* TASK TO COMPLETE
Please transcribe only the lines between the one containing "Taksiji i transferi (646, 81)" and the end of the records, both ends included, exactly as written; skip every picture.

* GIVEN DATA
....

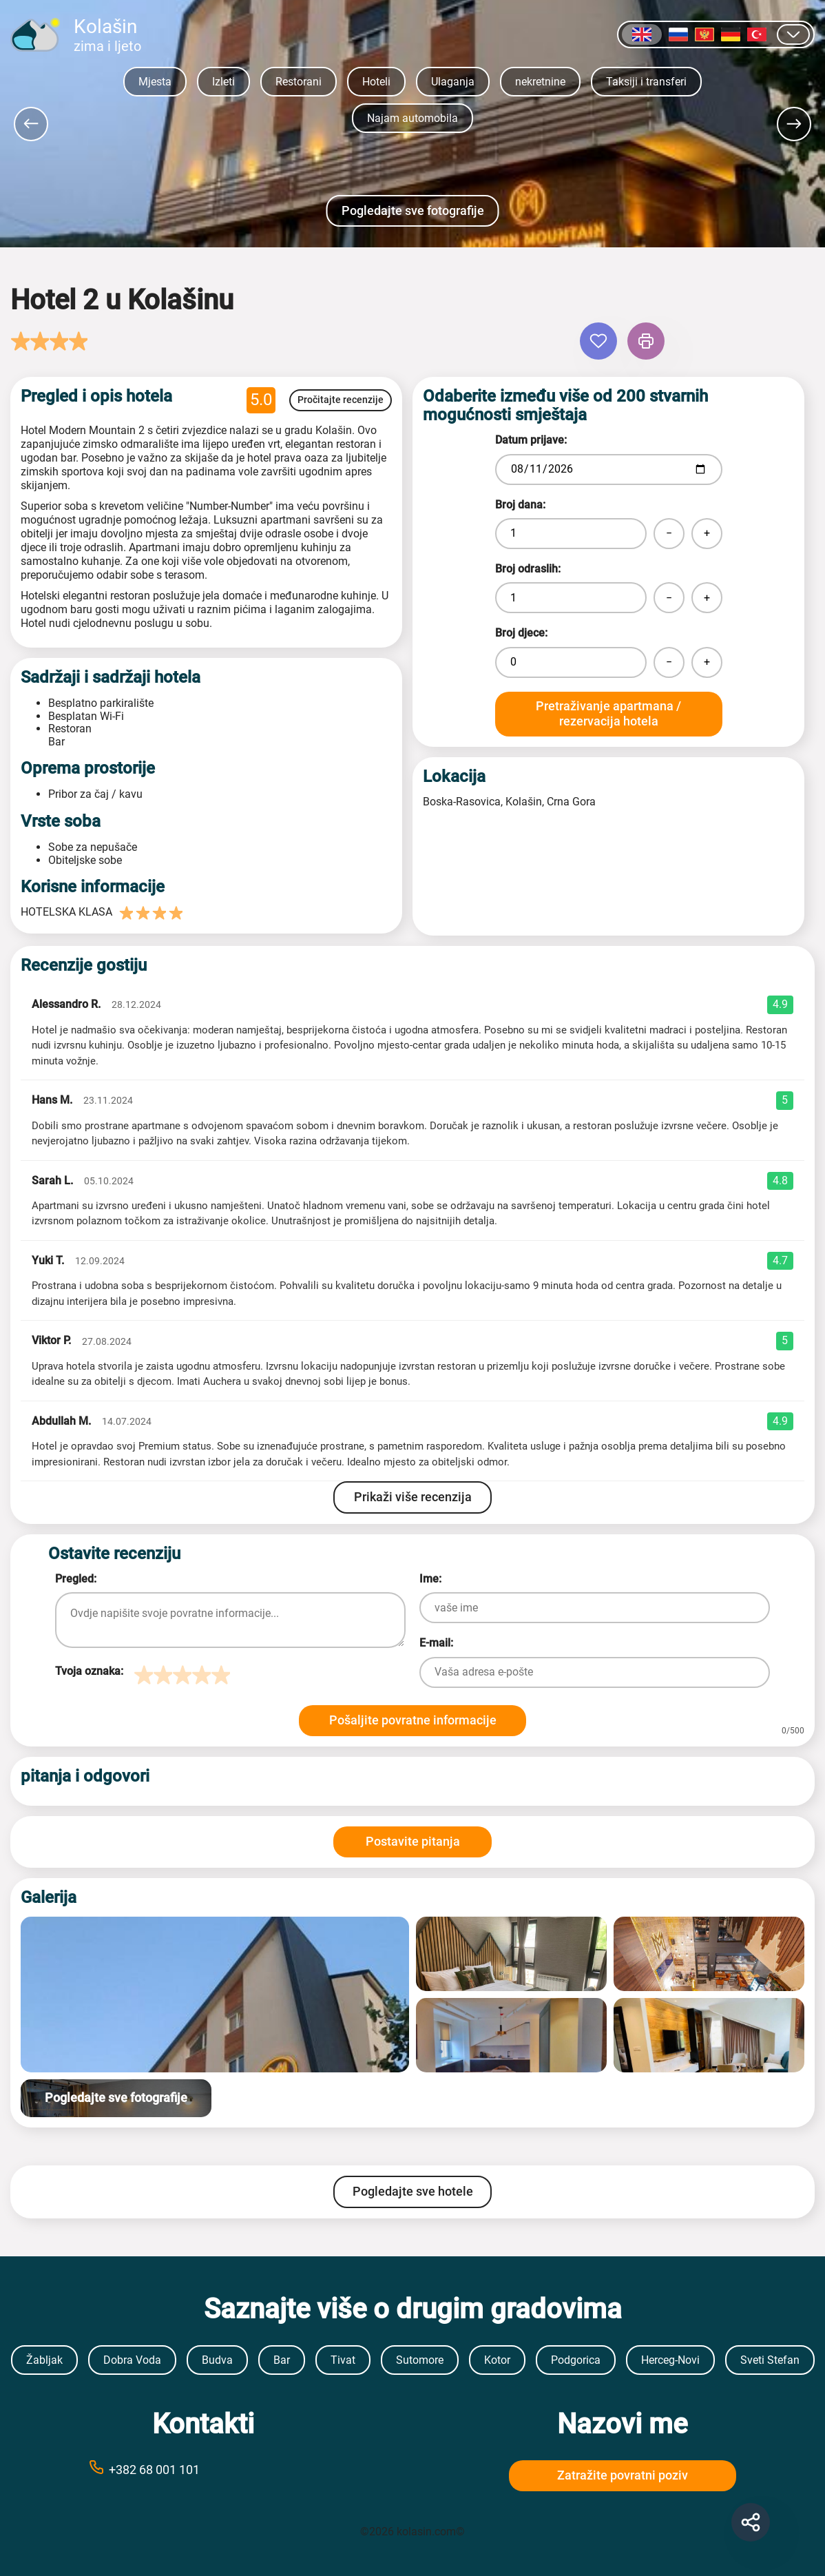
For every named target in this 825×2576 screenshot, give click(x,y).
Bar (281, 2360)
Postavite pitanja (413, 1841)
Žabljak (44, 2360)
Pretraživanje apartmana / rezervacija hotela (608, 714)
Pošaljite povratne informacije (413, 1720)
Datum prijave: (531, 440)
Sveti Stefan (770, 2360)
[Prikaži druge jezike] (793, 34)
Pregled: (75, 1579)
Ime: (430, 1579)
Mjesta (154, 81)
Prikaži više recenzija (413, 1497)
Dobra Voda (132, 2360)
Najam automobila (412, 118)
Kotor (497, 2360)
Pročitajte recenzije (340, 399)
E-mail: (436, 1643)
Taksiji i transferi (646, 81)
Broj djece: (521, 633)
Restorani (298, 81)
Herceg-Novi (670, 2360)
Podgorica (576, 2360)
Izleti (223, 81)
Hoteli (376, 81)
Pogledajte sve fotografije (413, 210)
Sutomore (419, 2360)
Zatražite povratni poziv (622, 2475)
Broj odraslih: (528, 569)
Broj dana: (520, 505)
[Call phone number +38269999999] (203, 2468)
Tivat (343, 2360)
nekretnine (540, 81)
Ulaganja (452, 81)
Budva (217, 2360)
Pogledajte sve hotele (413, 2191)
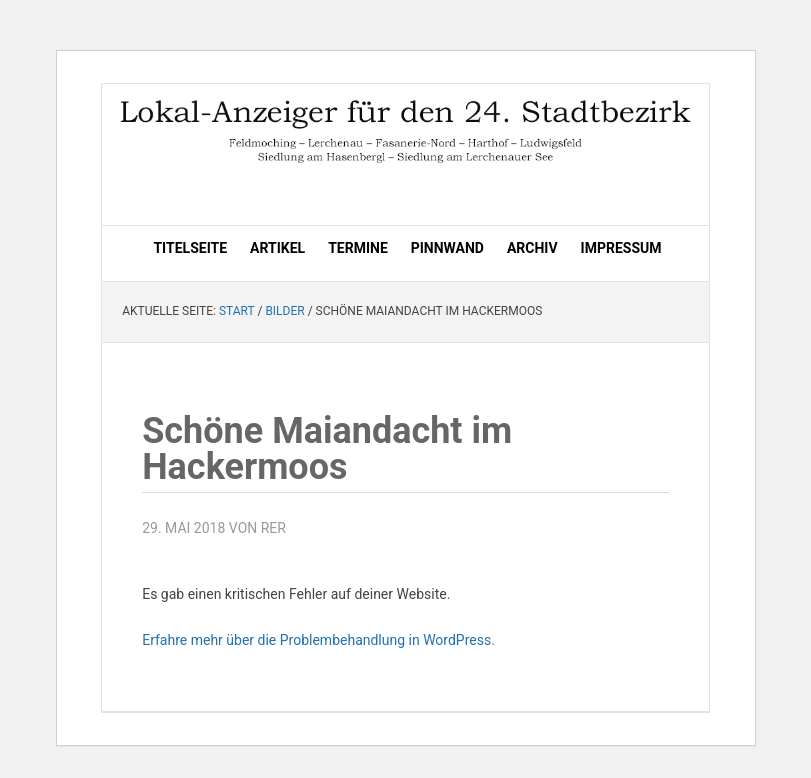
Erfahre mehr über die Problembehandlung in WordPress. (318, 640)
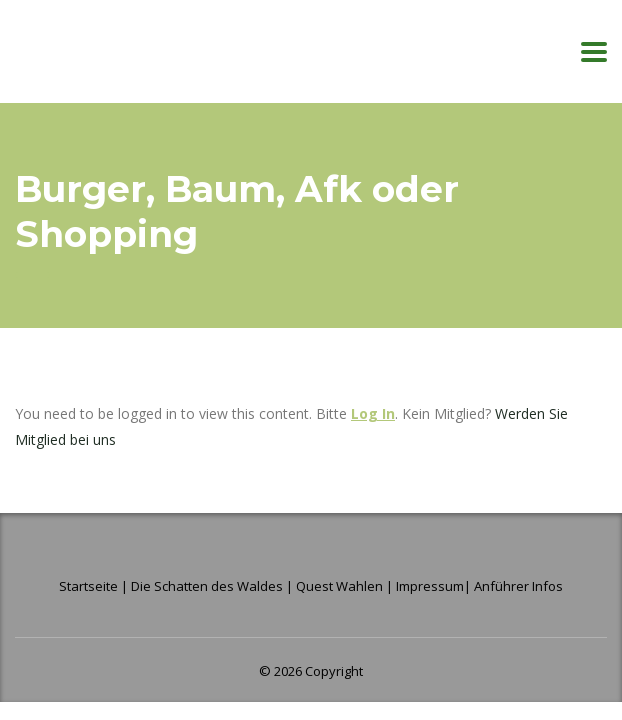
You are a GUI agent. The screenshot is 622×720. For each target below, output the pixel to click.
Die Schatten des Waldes (207, 586)
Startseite (90, 586)
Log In (373, 413)
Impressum (430, 586)
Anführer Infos (518, 586)
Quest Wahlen (339, 586)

....

* ANSWER TO THE EXERCISE
Taksiji i transferi (646, 81)
Broj djece: (521, 633)
Restorani (298, 81)
Herceg-Novi (670, 2360)
Podgorica (576, 2360)
Izleti (223, 81)
Hoteli (376, 81)
Pogledajte sve fotografije (413, 210)
Sutomore (419, 2360)
Zatražite povratni poziv (622, 2475)
Broj odraslih: (528, 569)
Broj dana: (520, 505)
[Call phone number +38269999999] (203, 2468)
Tivat (343, 2360)
nekretnine (540, 81)
Ulaganja (452, 81)
Budva (217, 2360)
Pogledajte sve hotele (413, 2191)
Erfahre mehr über die Problembehandlung in WordPress. (318, 640)
You are a GUI agent. The screenshot is 622×720. For each target below, output the pixel to click.
Die Schatten des Waldes (207, 586)
Startseite (90, 586)
Log In (373, 413)
Impressum (430, 586)
Anführer Infos (518, 586)
Quest Wahlen (339, 586)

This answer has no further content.